Hanson’s Hubris by • February 5, 2009 • Printer-friendly

Over at NRO, Victor Davis Hanson is denouncing “messianic delusions of grandeur, hubris, and a strange naivete.” NRO was so pleased with Hanson’s denunciation that it prominently displayed it on the cover page of the website. You might think that Hanson finally got around to reading Bush’s Second Inaugural, in which the Decider declared that the United States would eliminate “tyranny” from the face of the earth, or the neocon propaganda that preceded the invasion of Iraq, in which we were assured that the invasion of Iraq would be a “cakewalk,” that our soldiers would be welcomed as “liberators,” and that the invasion of Iraq would cause the Mideast to be transformed from a snakepit of conflict to a garden of democracy.

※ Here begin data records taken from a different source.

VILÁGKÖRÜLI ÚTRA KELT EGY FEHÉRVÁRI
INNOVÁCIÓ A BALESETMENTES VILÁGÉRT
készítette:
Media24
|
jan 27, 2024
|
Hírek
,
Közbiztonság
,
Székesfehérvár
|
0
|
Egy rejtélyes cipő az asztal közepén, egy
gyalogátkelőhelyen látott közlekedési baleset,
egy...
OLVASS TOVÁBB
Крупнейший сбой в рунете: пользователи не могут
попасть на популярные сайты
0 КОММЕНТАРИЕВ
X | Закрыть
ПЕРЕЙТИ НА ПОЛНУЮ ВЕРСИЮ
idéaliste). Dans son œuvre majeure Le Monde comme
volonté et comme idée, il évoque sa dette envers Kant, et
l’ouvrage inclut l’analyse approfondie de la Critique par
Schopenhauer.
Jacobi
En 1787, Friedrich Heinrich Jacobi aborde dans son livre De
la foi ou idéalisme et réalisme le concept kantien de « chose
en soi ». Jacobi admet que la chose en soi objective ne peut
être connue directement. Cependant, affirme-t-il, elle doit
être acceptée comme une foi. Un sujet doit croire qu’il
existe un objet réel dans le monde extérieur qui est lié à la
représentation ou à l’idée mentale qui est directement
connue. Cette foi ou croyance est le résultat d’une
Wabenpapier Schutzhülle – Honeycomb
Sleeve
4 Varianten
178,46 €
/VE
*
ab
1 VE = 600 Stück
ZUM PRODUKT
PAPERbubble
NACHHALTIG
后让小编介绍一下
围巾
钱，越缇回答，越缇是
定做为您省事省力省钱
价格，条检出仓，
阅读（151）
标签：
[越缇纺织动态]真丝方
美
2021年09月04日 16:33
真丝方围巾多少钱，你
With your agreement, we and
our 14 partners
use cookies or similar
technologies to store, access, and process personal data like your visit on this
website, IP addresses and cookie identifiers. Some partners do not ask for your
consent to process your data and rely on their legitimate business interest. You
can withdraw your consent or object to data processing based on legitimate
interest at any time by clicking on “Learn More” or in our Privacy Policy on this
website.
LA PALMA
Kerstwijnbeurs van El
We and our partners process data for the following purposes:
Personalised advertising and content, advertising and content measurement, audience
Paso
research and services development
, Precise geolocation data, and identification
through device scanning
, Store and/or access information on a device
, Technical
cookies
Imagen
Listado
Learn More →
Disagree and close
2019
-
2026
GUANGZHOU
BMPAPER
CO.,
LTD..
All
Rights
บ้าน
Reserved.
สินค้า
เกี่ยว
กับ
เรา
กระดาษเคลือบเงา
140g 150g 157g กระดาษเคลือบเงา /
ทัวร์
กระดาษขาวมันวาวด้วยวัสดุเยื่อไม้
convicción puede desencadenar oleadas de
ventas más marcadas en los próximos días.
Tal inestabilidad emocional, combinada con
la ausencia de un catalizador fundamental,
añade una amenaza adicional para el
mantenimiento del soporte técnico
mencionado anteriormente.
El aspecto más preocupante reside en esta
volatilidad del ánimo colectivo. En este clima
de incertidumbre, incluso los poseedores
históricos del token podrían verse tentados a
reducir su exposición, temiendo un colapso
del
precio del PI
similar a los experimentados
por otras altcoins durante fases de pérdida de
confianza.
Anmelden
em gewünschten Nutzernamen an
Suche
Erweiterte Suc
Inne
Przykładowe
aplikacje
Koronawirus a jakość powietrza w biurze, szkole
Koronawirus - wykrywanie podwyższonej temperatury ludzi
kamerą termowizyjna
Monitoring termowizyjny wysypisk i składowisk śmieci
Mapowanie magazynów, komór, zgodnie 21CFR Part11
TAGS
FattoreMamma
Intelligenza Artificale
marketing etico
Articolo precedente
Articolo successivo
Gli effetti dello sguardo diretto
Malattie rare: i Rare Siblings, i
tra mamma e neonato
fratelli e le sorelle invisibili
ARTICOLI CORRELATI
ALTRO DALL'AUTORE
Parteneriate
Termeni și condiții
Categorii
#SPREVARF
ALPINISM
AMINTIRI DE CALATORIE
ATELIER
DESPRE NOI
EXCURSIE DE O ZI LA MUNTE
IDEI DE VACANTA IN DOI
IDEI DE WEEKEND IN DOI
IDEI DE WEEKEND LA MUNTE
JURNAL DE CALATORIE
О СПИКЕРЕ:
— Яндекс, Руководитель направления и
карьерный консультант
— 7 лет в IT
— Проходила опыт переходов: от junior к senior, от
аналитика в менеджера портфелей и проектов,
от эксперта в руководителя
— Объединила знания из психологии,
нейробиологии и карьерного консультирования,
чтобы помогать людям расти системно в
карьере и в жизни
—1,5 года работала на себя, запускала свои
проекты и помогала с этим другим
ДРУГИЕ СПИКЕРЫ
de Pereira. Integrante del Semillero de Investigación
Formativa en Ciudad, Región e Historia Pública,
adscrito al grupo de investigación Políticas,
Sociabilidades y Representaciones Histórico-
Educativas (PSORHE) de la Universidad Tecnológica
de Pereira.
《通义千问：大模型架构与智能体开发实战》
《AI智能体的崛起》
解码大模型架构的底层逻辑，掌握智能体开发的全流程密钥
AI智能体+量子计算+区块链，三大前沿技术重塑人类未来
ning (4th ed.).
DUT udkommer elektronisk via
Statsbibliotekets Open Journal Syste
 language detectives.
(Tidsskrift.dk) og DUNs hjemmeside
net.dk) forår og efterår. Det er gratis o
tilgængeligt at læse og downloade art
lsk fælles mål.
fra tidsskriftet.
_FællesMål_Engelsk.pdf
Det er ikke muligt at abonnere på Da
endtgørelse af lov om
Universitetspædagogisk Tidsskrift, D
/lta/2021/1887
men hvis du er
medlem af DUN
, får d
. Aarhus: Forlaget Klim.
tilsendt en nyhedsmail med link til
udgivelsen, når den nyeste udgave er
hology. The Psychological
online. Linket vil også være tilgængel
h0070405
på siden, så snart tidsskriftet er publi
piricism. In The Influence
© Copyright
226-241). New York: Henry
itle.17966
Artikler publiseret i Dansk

But you would be wrong.  Hanson never saw anything wrong with Bush, and Bush in turn looked to Hanson for intellectual guidance, inviting him to the White House and praising Hanson’s work.  Hanson’s target is Barack Obama, who was able to turn the many blunders, missteps, and follies of Bush into a decisive Democratic victory. According to Hanson, “We are quite literally after two weeks teetering on an Obama implosion.”  What’s more, “Obama is becoming laughable and laying the groundwork for the greatest conservative populist reaction since the Reagan Revolution.”

Obama may well fail politically, but the evidence that we are “teetering on an Obama implosion” and that Obama “is becoming laughable” is quite thin.  Before confidently predicting that the electorate will return to the GOP, Hanson might want to consider why the Republicans were so decisively rejected at the polls in 2006 and 2008.  And before predicting another Reagan Revolution, Hanson might want to ponder more deeply the demographic changes that have put Reagan’s California out of reach for Republicans since the elder Bush carried the state in 1988, and that are putting more and more parts of the country safely in the Democratic column.  Underestimating your opponents and assuming that victory will be yours is the very definition of hubris, as Hanson and the other Bush apologists should have learned by now.